At the end of the indoor exhibition the visitors could get familiar with the current equipment of the Russian Aerospace Forces and see the personal items and uniforms that belonged to Timur Apakidze (considered the founder of the Russian Naval Aviation) and Oleg Peshkov (downed in Syria when flying Su-24).
The open-air exhibition includes 160 items – mostly tanks and armoured vehicles, artillery and aircraft, but the visitors can find there also the armoured train, boat, ballistic missiles and radar equipment. Especially noteworthy is the collection of tanks with all the iconic vehicles from the World War II era, including KV-1, KV-2, BT-7 or T-28.
The aircraft on display there are: Su-7B, Su-15TM, Su-24MR, Su-25, Su-27, MiG-17, MiG-21SM, MiG-21 F-13, MiG-23S, MiG-25PD, MiG-29, Yak-50, L-29 ´Delfin´ and Il-28 aeroplanes; Mi-4AB, Mi-24A, Mi-2 and Ka-25C helicopters. Among them, MiG-23S is one that requires the special attention as this is one of the early manufactured variants and only about 60 aircraft of this version were produced.
Very interesting is also the collection of air defence and the missile forces equipment. Among those exhibits a 5P72V launcher from S-200 Vega and elements of S-300 system can be found. There is also OTR-23 Oka mobile theatre ballistic missile with the launcher, 9P120 launcher of TR-1 Temp-S mobile theatre ballistic missile, mounted at MAZ-543 vehicle, RSD-10 Pioneer intermediate ballistic missile with the launcher and even the Pershing II medium-range ballistic missile.
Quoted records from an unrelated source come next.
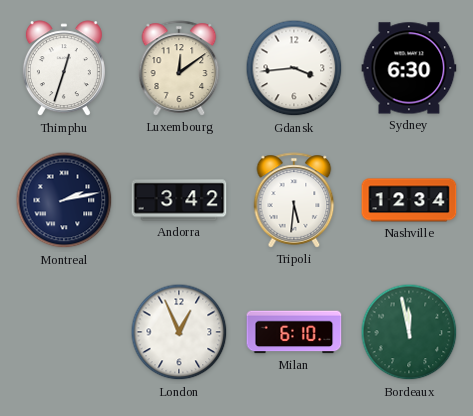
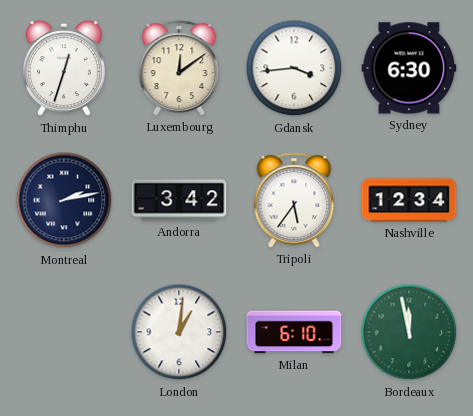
Tripoli: 5:31 -> 5:36
London: 12:56 -> 1:01
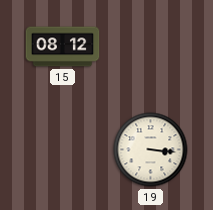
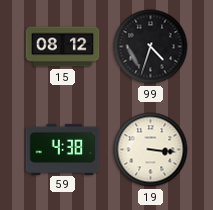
99: none -> 4:33
59: none -> 4:38
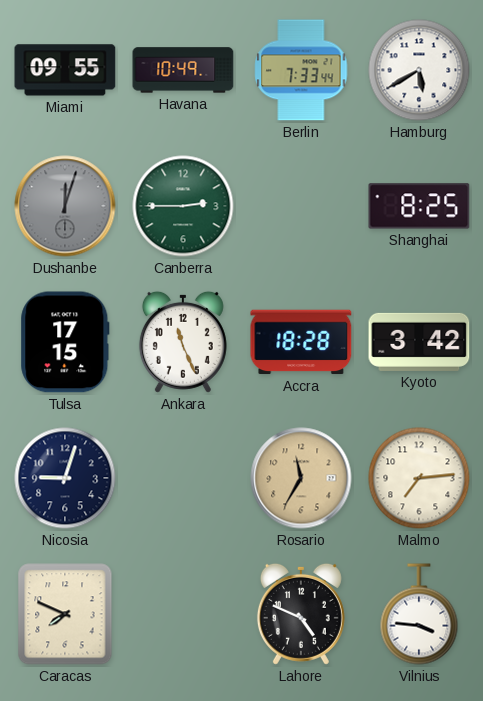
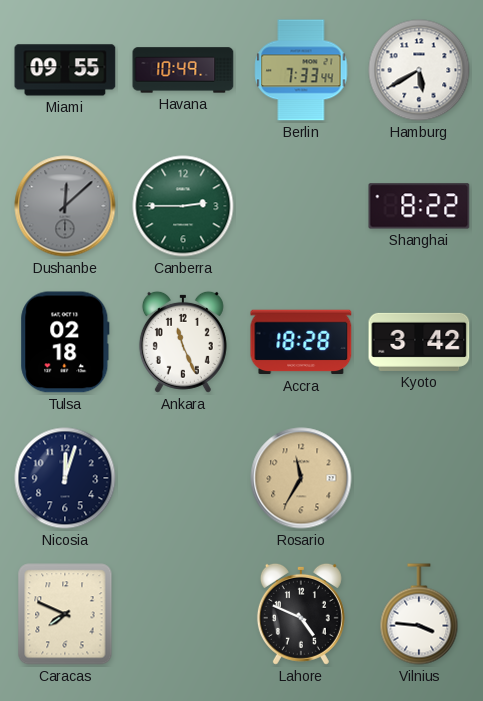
Dushanbe: 12:03 -> 12:08
Shanghai: 8:25 -> 8:22
Tulsa: 17:15 -> 02:18
Nicosia: 9:03 -> 12:03
Malmo: 7:14 -> none
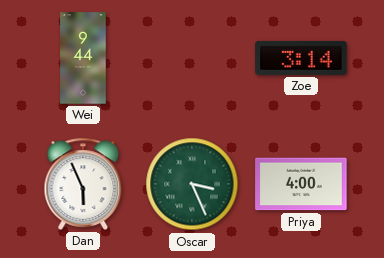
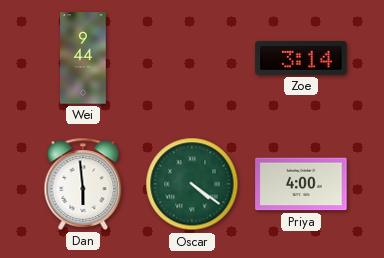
Dan: 5:56 -> 5:59
Oscar: 3:26 -> 4:21
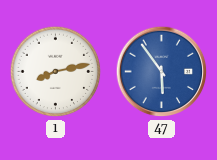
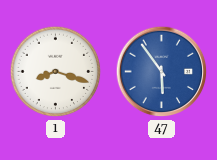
1: 8:13 -> 8:18
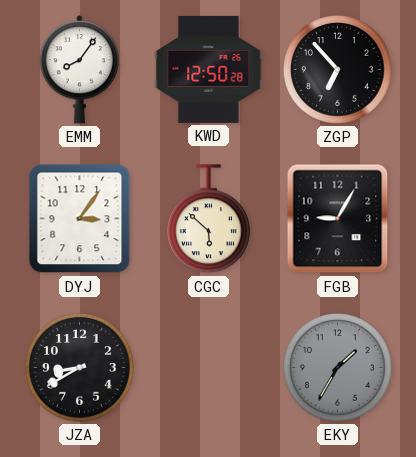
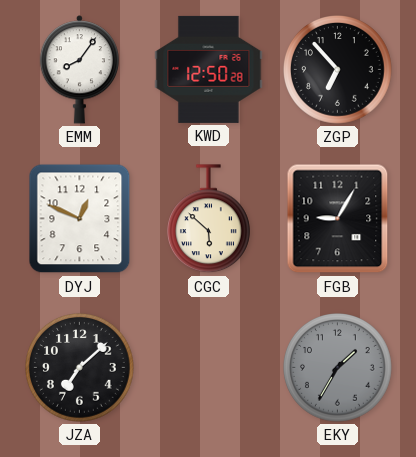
DYJ: 3:06 -> 12:49
JZA: 8:40 -> 7:08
Regrettably, the area of the open-air exhibition is too small for such number of large exhibits and however they are easily accessible and can be seen up close, most of them are very close to each other or hidden in the back row. Some of the aircraft, as Su-15TM, have also the pitot tubes removed, because they would be located in the visitors´ area and therefore causing danger for unwary guests. Although the museum deserves a bigger area for its outside exhibition, its rather unlikely it could be somehow enhanced in the near future.
The condition of all aviation exhibits represents the average one can find at the open-air displays. However, most of them are clean and the regular reconstruction and maintenance works are performed on the exhibits – the already mentioned Su-15 fighter was already renovated, just like some examples of the armoured cars.
At the main entrance to the museum building a T-34 tank and R-9 Desna ballistic missile are welcoming the visitors and the doors are guarded by statues of a man and woman soldiers from the World War II period. On the right side of the façade there are two interesting monuments – a memorial to ´Kursk´ submarine crew and the monument of the Airborne Troops.
The Central Armed Forces Museum is opened from Wednesday to Sunday, opening hours are 10:00 – 17:00 from Wednesday to Friday and 10:00 – 19:00 during the weekends. The entrance ticket costs 300 roubles, there is also a possibility to ask for the guided tour in Russian and English (approx. 7000 roubles for the group up to 20 people). There are also four days in the year with free entrance to the museum, on 23rd February, 18th April, 9th and 18th May.
As already mentioned, the location is easily accessible by Moscow public transport and therefore could be an interesting alternative to Monino or Kubinka, if the available time doesn´t allow the full day trip outside Moscow. Presumably, the best time to visit the Central Armed Forces Museum for taking some photos at the outside display would be in the late autumn. We happened to be there in the middle of a summer day and challenged by the fast changing light conditions and the high contrast between the light and shadow areas.
Although the museum is a rather popular place, there was no crowds during our visit, so there were no problems with enjoying the exhibition. Admittedly, the Central Armed Forces Museum is visited by the large groups of tourists, but they usually run through it in a short time – and the number of them is significantly lower in comparison to the Victory Museum.